ABSTRACT=Background: Telomere shortening means cell senescence. However, this telomere length (TL)-related cellular senescence has opposite effects in different cancers, resulting in a paradoxical relationship between senescence and cancer. We used an epidemiological observation of the association between TL and skin cancer and aging to explore whether such a rebuttal exists in skin tissue.
Methods: This study employed two-sample Mendelian randomization (MR) to analyze the causal relationship between TL and skin cancer (melanoma and non-melanoma skin cancers [NMSCs]). We studied single nucleotide polymorphisms (SNPs) obtained from pooled data from genome-wide association studies (GWAS) in the literature and biobanks. Quality control was performed using pleiotropy, heterogeneity, and sensitivity analyses.

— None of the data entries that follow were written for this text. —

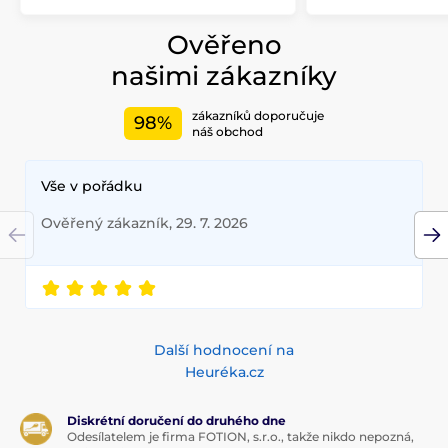
Ověřeno
našimi zákazníky
zákazníků doporučuje
98%
náš obchod
Vše v pořádku
Ověřený zákazník, 29. 7. 2026
Další hodnocení na
Heuréka.cz
Diskrétní doručení do druhého dne
Odesílatelem je firma FOTION, s.r.o., takže nikdo nepozná,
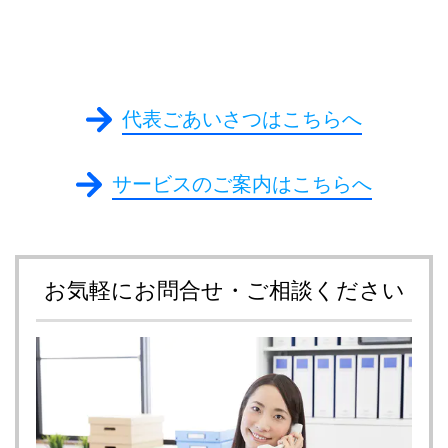
代表ごあいさつはこちらへ
サービスのご案内はこちらへ
お気軽にお問合せ・ご相談ください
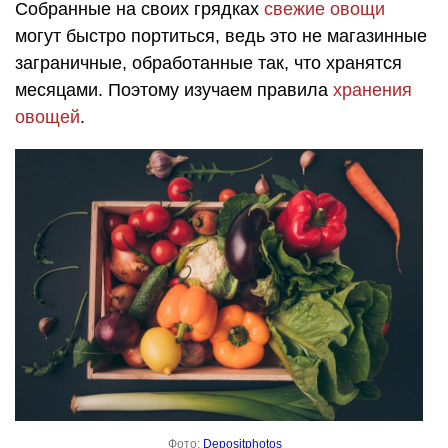
Собранные на своих грядках
свежие овощи
могут быстро портиться, ведь это не магазинные
заграничные, обработанные так, что хранятся
месяцами. Поэтому изучаем правила
хранения
овощей
.
Фото:
Depositphotos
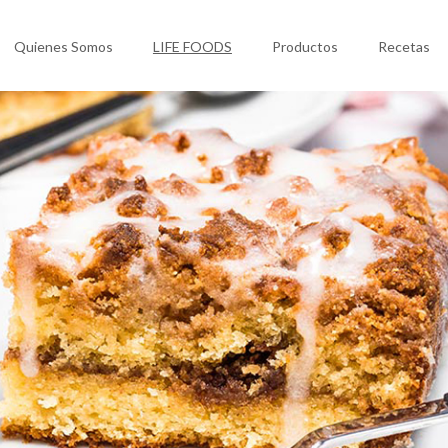
Quienes Somos
LIFE FOODS
Productos
Recetas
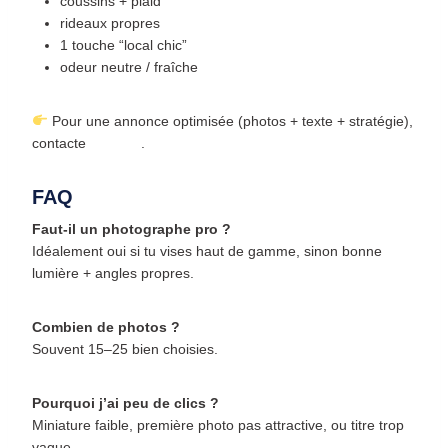
coussins + plaid
rideaux propres
1 touche “local chic”
odeur neutre / fraîche
Pour une annonce optimisée (photos + texte + stratégie),
contacte
Locaga
.
FAQ
Faut-il un photographe pro ?
Idéalement oui si tu vises haut de gamme, sinon bonne
lumière + angles propres.
Combien de photos ?
Souvent 15–25 bien choisies.
Pourquoi j’ai peu de clics ?
Miniature faible, première photo pas attractive, ou titre trop
vague.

Results: We used five algorithms to analyze the causal relationship between TL and skin aging, melanoma, and NMSCs and obtained consistent results, such as the MR Egger score.  TL shortening reduced NMSCs and melanoma susceptibility risk with a specific odds ratio (ORs) of 1.0344 (95% confidence interval (CI) 1.0168-1.0524, p < 0.05) and 1.0127 (95% CI 1.0046-1.0209, p < 0.05), respectively. Conversely, TL shortening was validated to increase skin aging probability  (OR = 0.96, 95% CI 0.9332-0.9956, p < 0.05); MR Egger, maximum likelihood and inverse variance weighted (IVW) found significant heterogeneity among instrumental variables (IV) estimates identified as MR-Egger Q = 76.72, p < 0.01. The leave-one-out analysis also showed that the SNP sensitivity was robust to each result.
Conclusion: This study supported the causal relationship that TL shortening may promote skin aging development and reduce the risk of cutaneous melanoma and NMSCs. The results provide a reference for future research on the relationship between skin aging and cancer in clinical practice.